AI is at the center of every conversation around operational efficiency, while at the same time being sidelined. In a recent Harvard Business Review Analytic Services survey, only 18% of organizations report that AI is integrated within most of their workflows; twice as many run it as a standalone tool alongside the work. That gap—between AI that assists and AI that operates—is the defining problem of enterprise AI agents. This article explains why agentic AI stalls at scale and how orchestrating AI agents inside governed business processes is what turns AI experimentation into measurable enterprise value.
Today's AI agents can reason, decide, and act with impressive range. The difficulty emerges at scale, where the hardest problem isn't model capability. It's governing how autonomous work combines across tasks, teams, and systems to produce reliable business outcomes. It's no surprise, then, that just 16% of organizations report realizing a high degree of measurable value from AI, even as the vast majority say they're looking to realize more.
According to McKinsey, AI experimentation has led to a proliferation of use cases that lack the underlying processes, data, and technology required to scale them. The HBR data shows where that breaks down once agents enter production: the most common problem organizations report are difficulty integrating agents into systems (36%), factual errors and hallucinations (34%), and agents' lack of access to the right data (34%).
These challenges arise when agents lack: what context they can access, when a human should step in, and how their actions are traced end to end:
The risk of isolation. Agents that sit outside the systems and decisions that run operations face challenges in driving operational efficiencies and demonstrable ROI.
Limited business context. Enterprise data is scattered across 100s of systems. Agents often lack convenient access to this data, leading to weaker decisions, lower accuracy, and an inability to handle ambiguity.
Governance gap. Agents that are optimized for task completion are often light on their attention to compliance. And while 92% of organizations agree AI agents need rules-based guardrails to operate safely, only 48% have actually defined them.
Agentic AI is a new operating resource. It carries out work directly, taking action inside business operations—which makes where it operates as important as how capable it is. Every agent must be placed inside a structure that makes clear how work is supposed to happen. That structure is process.

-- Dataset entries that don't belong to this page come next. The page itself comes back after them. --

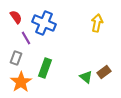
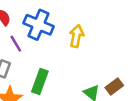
yellow arrow: (97, 23) -> (76, 36), moved

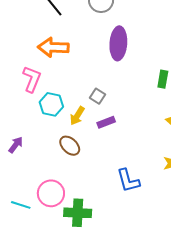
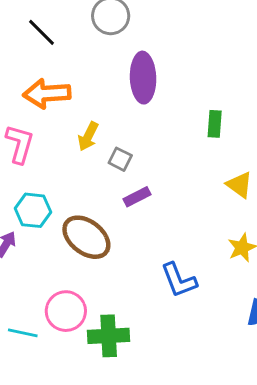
cyan hexagon: (51, 104) -> (33, 210), moved
yellow arrow: (77, 116) -> (88, 136), moved
brown ellipse: (70, 146) -> (86, 237), size x1.5

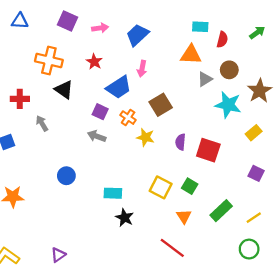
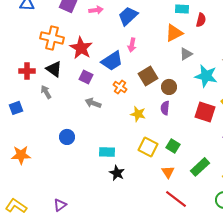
orange triangle: (191, 55) -> (174, 33), turned -30
red star: (94, 62) -> (81, 48), moved, size x1.6
brown circle: (229, 70) -> (169, 87), moved
black triangle: (64, 90) -> (54, 69), moved
purple square: (100, 112) -> (86, 77), moved
yellow star: (145, 137) -> (138, 114), moved
red square: (208, 150) -> (205, 112), moved
red line: (172, 248) -> (176, 199), moved

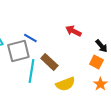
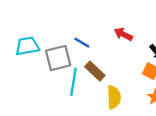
blue line: (30, 38) -> (82, 43), moved
yellow semicircle: (65, 84) -> (114, 97), turned -72

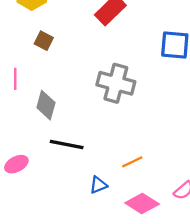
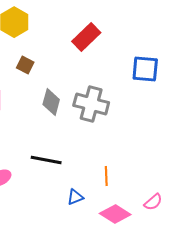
gray diamond: (46, 105) -> (51, 102), moved
orange line: (132, 162) -> (106, 176), turned -66

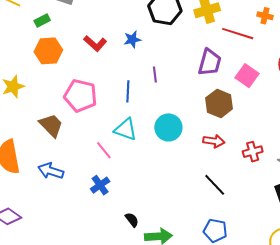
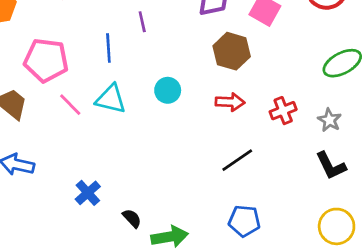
cyan circle: (168, 127) -> (168, 90), size x0.7
pink line: (104, 150) -> (70, 105), moved
blue cross: (100, 185) -> (88, 193), moved
black line: (215, 185) -> (237, 160), turned -75

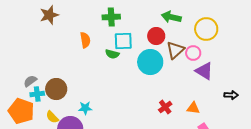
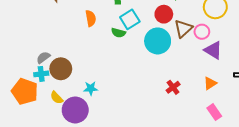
cyan square: (123, 41) -> (130, 19), turned -30
gray semicircle: (30, 81) -> (43, 57), moved
orange triangle: (193, 108) -> (210, 83), moved, turned -40

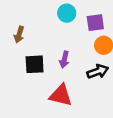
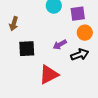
purple arrow: (64, 60) -> (60, 45), moved, turned 48
red triangle: (61, 95) -> (49, 75), turned -40

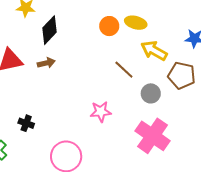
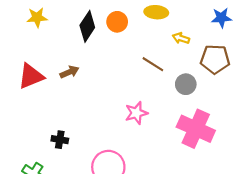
orange circle: (109, 26) -> (117, 22), moved
black diamond: (50, 30) -> (87, 26), moved
yellow arrow: (154, 51) -> (181, 38), size x0.6

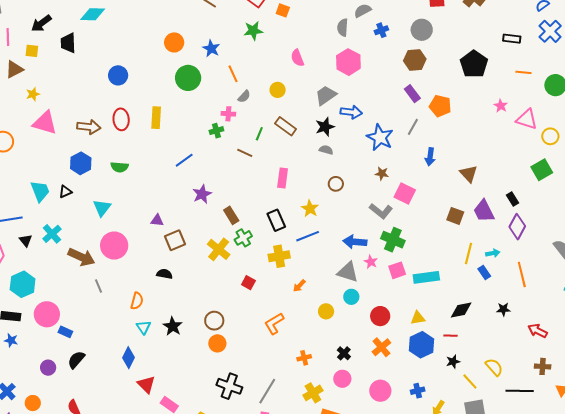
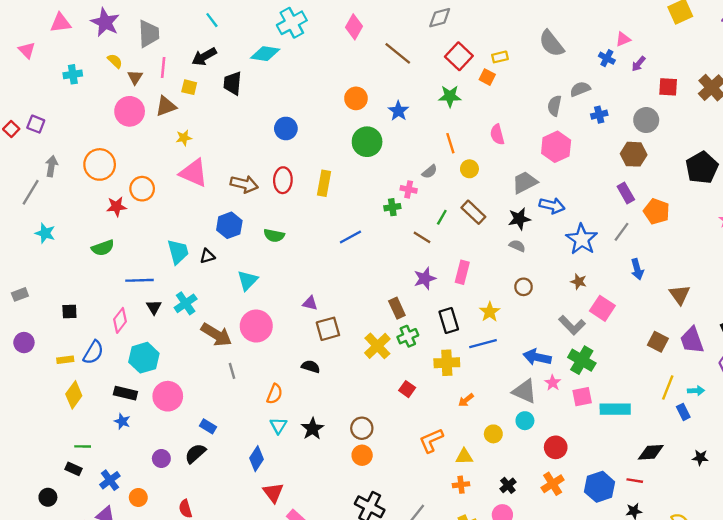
orange line: (233, 74) -> (450, 143), moved
blue arrow: (430, 157) -> (637, 269), turned -30
purple star: (202, 194) -> (425, 278), moved
yellow triangle: (418, 318) -> (464, 457), moved
blue rectangle: (65, 332) -> (208, 426), moved

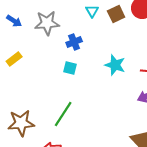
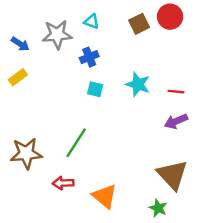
cyan triangle: (92, 11) -> (92, 21), moved, turned -40
blue arrow: (14, 21) -> (20, 44), moved
cyan square: (70, 68) -> (95, 89), moved

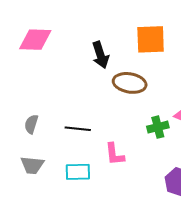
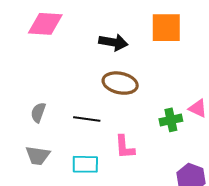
black arrow: (101, 55) -> (113, 42), turned -64
brown ellipse: (130, 83) -> (120, 83), moved

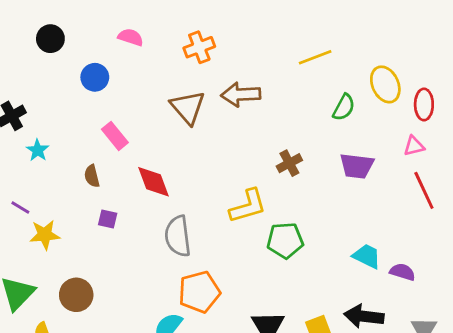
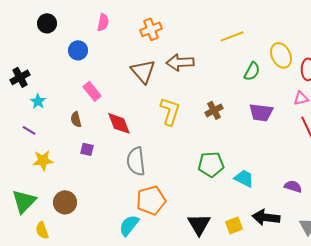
pink semicircle: (131, 37) -> (103, 22), turned 84
yellow L-shape: (248, 206) -> (170, 111), moved, turned -56
purple line: (20, 208) -> (29, 130), moved
cyan trapezoid: (367, 256) -> (244, 178), moved

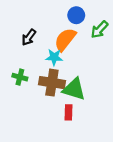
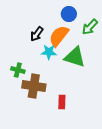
black arrow: (29, 37) -> (37, 34), moved
brown cross: (52, 83) -> (34, 86), moved
green triangle: (74, 89) -> (75, 57), moved

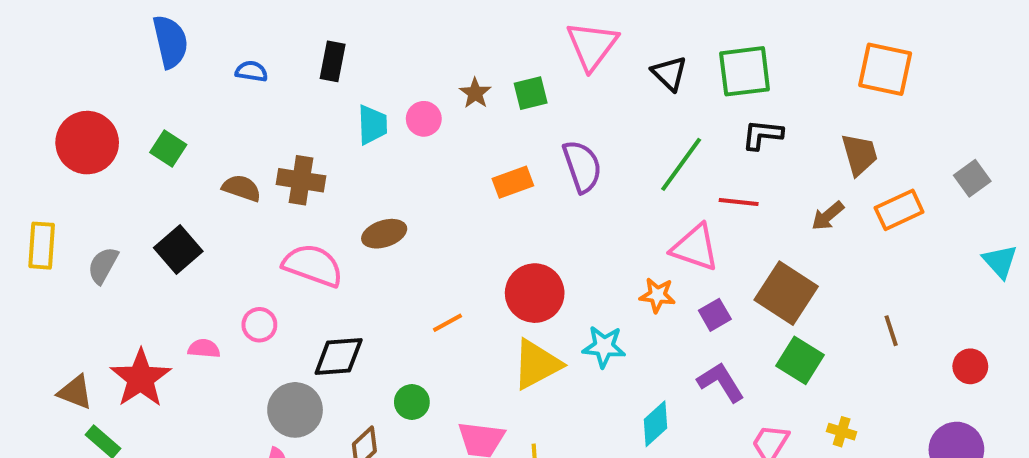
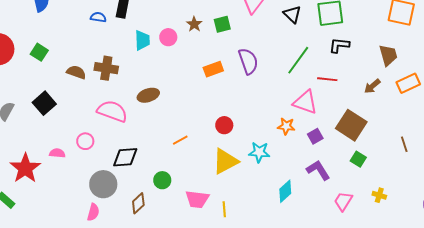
blue semicircle: (251, 71) -> (98, 17), moved
red circle: (535, 293) -> (224, 125), size x0.6
green square: (800, 360) -> (358, 159), size x0.7

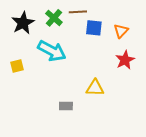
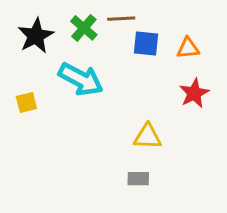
orange triangle: (121, 31) -> (188, 48), turned 42
gray rectangle: (66, 106) -> (138, 179), moved

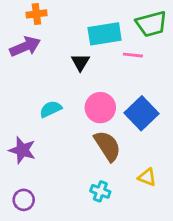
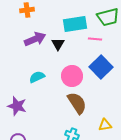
purple arrow: (25, 47) -> (35, 39), moved
blue square: (141, 113) -> (101, 67), moved
yellow triangle: (147, 177) -> (105, 125), turned -32

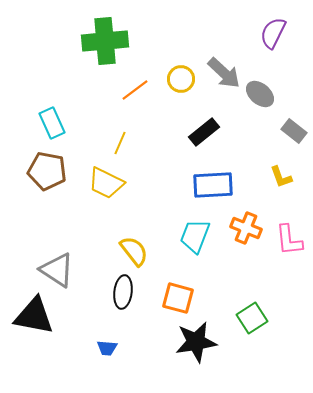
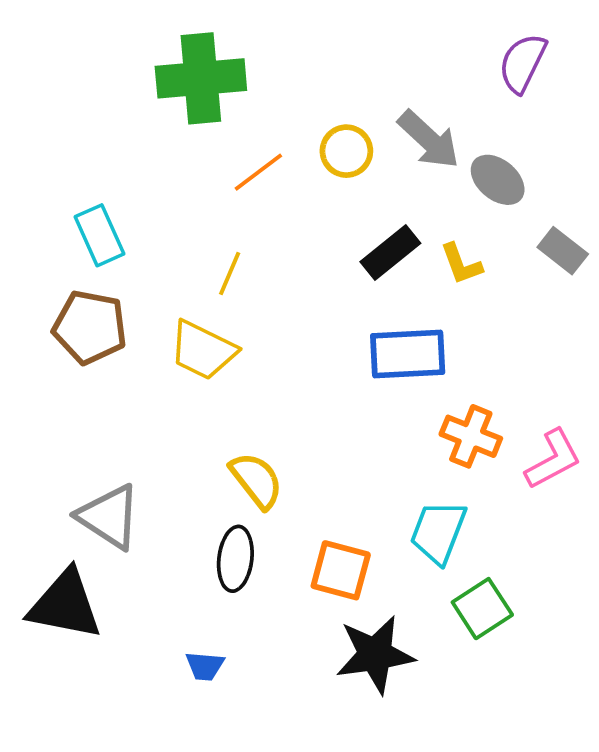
yellow L-shape: (281, 177) -> (461, 264), moved
cyan trapezoid: (195, 236) -> (438, 532), moved
pink L-shape: (289, 240) -> (553, 459), turned -112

Process defines what part of a job an agent performs, what information it can use, when it should act, and how its actions fit into the broader flow of work. When an agent operates inside a well-governed process, the rules travel with it. The same policy that tells a human loan officer which exceptions to escalate can guide an agent. The same audit trail that records a customer service decision can record an agent's.
This is the shift Gartner describes in its January 2026 research on agentic orchestration: moving from a system of record, which stores information, to a system of action, which coordinates the work done with that information. Process is what makes that shift operational—translating business intent into a governed workflow, routing decisions across agents, humans, and systems, and enforcing the policies that keep autonomous work aligned with outcomes. Without that structure, agents operate outside of process, and the organization loses the visibility, governance, and economic control of the broader work.
Three capabilities separate agent deployments that scale from those that stall. Agents have to be orchestrated inside the flow of work, so decisions, actions, and escalations stay in the same governed workflow. They need unified business context—governed access to data across systems, plus open standards like Model Context Protocol for integrating third-party agents. And every agent execution has to be observable and auditable, so teams can understand what agents are doing, what they have done in the past, and why.
The enterprises that gain real value from agentic AI over the next 18 months will treat agent orchestration as the foundational layer through which every agent operates. Organizations that deploy agents inside the processes that run their business will close the investment-to-value gap.